Most people on the tour stayed in Levanto this day. Only one person that I know of took the train back to the Cinque Terre villages. Many of us walked about a 2 mile trail to another tiny village; some people headed for the beach. And some did both: walking or bicycling in the morning, followed by an afternoon on the beach.

Stan and I walked to the neighboring village, Bonassola, with tour mate Debbie; there are beautiful views along the way. After a drink we explored Bonassola a bit, then headed back to Levanto. Stan and I then spent much of the afternoon exploring Levanto itself, and finding a place to have a nice dinner.

Day 13: Back on the bus, but people are rested and in a better humor. I think we all enjoyed the day off, although a surprising number of people are sporting scrapes, bruises, and bandages. (Bike accidents, rough walls in the tunnels along the walking trail, and rocky beaches.)

Today we headed north, through Genova, to Orta and the Hotel La Bussola. Tricia led the group into town, where we split up for lunch. Then we took a boat to Isola San Giulio, to visit its famed church and walk the meditative Walk of Silence. After the boat deposited us back on the mainland, we were free until dinner.

Stan and I, and two other friends, went to Monte Sacra, a wonderful experience. It is a very steep climb - worse than Civita - but worth it. On the mountain is the St Francis Trail, an amazing series of delightful chapels decorated by local artists with frescoes and statues. The sequence of chapels tells the story of the life of St Francis. Highly recommended.

Then it was time for our Farewell Dinner, held at the Ristorante Venus in Orta. Our starter was stuffed zucchini flowers served on gazpacho; the primo was pasta bolognese; the secondo was a baked chicken breast with a sauce seasoned very lightly with, I think, turmeric, and presented with cherry tomatoes and arugula. Dessert was strawberries and ice cream. Lots of wine, of course.

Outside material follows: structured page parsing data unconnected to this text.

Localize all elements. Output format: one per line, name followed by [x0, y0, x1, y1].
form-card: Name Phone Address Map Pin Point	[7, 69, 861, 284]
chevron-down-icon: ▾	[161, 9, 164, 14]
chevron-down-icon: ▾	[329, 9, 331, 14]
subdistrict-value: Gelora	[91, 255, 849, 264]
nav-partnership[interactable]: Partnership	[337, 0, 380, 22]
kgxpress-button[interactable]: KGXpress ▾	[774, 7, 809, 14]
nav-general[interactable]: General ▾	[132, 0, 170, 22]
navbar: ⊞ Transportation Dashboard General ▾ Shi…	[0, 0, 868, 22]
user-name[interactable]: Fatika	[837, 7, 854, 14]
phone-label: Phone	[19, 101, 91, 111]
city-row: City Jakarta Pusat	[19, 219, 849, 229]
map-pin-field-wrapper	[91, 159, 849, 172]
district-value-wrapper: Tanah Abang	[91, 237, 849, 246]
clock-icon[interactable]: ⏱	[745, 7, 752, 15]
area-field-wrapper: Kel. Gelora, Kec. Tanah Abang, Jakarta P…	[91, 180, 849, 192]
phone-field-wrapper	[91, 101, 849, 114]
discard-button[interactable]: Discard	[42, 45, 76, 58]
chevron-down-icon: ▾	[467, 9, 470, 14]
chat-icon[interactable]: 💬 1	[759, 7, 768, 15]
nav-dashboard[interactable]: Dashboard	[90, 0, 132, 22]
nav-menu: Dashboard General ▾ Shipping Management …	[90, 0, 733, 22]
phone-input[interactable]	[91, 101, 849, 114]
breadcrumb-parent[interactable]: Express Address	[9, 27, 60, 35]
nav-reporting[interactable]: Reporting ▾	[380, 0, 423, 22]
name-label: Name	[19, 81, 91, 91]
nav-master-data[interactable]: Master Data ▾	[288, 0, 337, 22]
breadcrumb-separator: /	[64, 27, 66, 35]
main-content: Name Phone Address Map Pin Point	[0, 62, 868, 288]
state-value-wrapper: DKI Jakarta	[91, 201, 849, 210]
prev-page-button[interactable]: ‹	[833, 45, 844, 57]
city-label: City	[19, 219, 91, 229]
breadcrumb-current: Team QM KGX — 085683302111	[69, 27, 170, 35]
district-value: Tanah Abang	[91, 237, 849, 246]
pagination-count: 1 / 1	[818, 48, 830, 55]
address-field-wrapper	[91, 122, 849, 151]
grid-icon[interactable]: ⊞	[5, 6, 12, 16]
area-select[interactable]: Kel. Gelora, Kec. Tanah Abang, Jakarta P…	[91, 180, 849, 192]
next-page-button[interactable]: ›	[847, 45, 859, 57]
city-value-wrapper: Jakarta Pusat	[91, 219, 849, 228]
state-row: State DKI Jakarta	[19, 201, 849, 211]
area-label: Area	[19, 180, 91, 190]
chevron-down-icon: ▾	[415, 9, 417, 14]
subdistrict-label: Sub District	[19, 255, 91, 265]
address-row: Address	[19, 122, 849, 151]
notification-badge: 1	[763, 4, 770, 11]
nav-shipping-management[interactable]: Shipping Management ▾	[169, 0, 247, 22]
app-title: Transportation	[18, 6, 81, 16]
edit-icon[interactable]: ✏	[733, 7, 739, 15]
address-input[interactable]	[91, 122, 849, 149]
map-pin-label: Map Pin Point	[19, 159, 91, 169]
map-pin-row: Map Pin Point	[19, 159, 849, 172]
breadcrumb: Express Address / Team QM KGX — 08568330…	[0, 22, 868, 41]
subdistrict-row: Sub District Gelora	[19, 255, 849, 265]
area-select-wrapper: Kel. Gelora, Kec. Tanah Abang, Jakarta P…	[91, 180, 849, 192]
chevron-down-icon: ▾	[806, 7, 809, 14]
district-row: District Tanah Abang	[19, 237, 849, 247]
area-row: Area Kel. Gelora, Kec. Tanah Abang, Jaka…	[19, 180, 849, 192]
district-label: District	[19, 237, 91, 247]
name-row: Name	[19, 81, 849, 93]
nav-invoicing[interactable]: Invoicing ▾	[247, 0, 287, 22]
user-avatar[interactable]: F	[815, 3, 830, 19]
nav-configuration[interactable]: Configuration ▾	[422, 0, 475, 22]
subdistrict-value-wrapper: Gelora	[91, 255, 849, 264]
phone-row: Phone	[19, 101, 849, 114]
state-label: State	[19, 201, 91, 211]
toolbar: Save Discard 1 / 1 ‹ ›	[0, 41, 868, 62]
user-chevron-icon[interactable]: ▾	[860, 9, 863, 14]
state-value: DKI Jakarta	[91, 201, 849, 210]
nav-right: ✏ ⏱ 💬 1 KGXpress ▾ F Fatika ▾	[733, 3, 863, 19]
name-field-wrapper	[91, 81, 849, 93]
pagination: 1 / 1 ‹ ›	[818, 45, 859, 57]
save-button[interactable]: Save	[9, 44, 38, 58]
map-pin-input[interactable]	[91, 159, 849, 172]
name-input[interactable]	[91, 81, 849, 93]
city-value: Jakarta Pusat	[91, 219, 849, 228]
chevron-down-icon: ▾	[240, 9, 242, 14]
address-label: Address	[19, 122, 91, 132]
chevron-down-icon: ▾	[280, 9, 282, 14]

I was surprised that the group did not reassemble back at the hotel for farewells. This was partly because people were tired, with some having an early departure time the next day. And a number of folks were drawn in to a local concert on the square, and didn't get back to the hotel for hours.

Day 14: Although this counts as one of our tour days, the tour is officially over after breakfast. Tricia had arranged transportation to Milan or the local airports, and some of the group left as early as 4:00 a.m. We were in the 8:00 group, so were served an early breakfast. Our cab (a minibus, really) delivered us to the Milan train station about 9:30. There we said goodbye to guide Tricia, as well as 6 other tour mates. It's over!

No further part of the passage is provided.